LONDON (AP) — Google said Wednesday it will tweak how it shows previews for news stories in France but won't pay license fees to publishers when the country brings in new European Union copyright rules.

The U.S. tech giant will stop showing a snippet — a few lines of text — and a small thumbnail photo for articles by European publishers seen in France, as it currently does for some news results.

The change will take effect in late October, when France becomes the first EU country to adopt the bloc's directive, aimed at modernizing copyright rules, into national law.

One of the EU directive's more controversial parts was a requirement that search engines pay for offering up snippets of news articles. Using anything more than a single word or "very short extracts" of an article would require payment.

Offering no snippets of the story means Google can avoid paying fees to publishers, unless it gets permission to show them for free.

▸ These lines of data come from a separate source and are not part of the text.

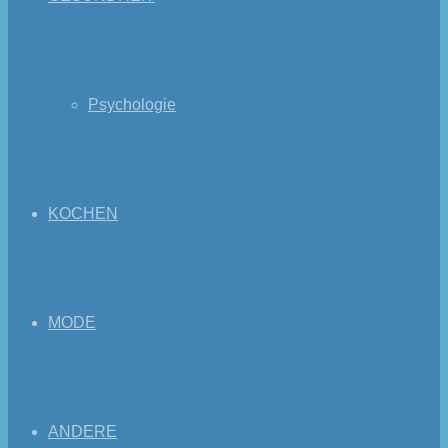
Psychologie
KOCHEN
MODE
ANDERE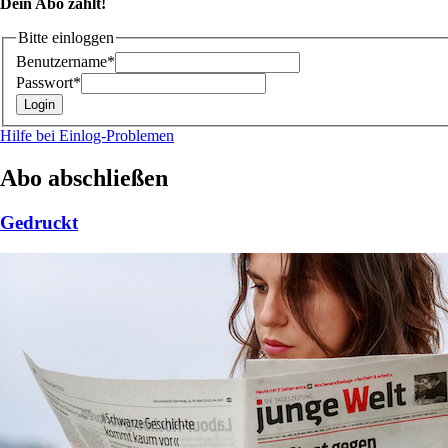
Dein Abo zählt!
Bitte einloggen
Benutzername*
Passwort*
Hilfe bei Einlog-Problemen
Abo abschließen
Gedruckt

"We don't pay for links to be included in search results," Richard Gingras, Google's vice president of news, said on a conference call with reporters. "Doing so would not only skew the options we might provide but it would ultimately undermine the trust users have in how search and news work on Google."

The EU copyright directive was aimed at giving writers and artists more protection of their creative rights and incomes. News companies, concerned about maintaining quality journalism, had pushed for the reform amid slumping revenue at traditional media organizations.

But tech companies and digital rights campaigners criticized it over worries it would lead to censorship. Google had lobbied strongly against the directive, saying that removing previews would lead to a drop in traffic to publishers' websites.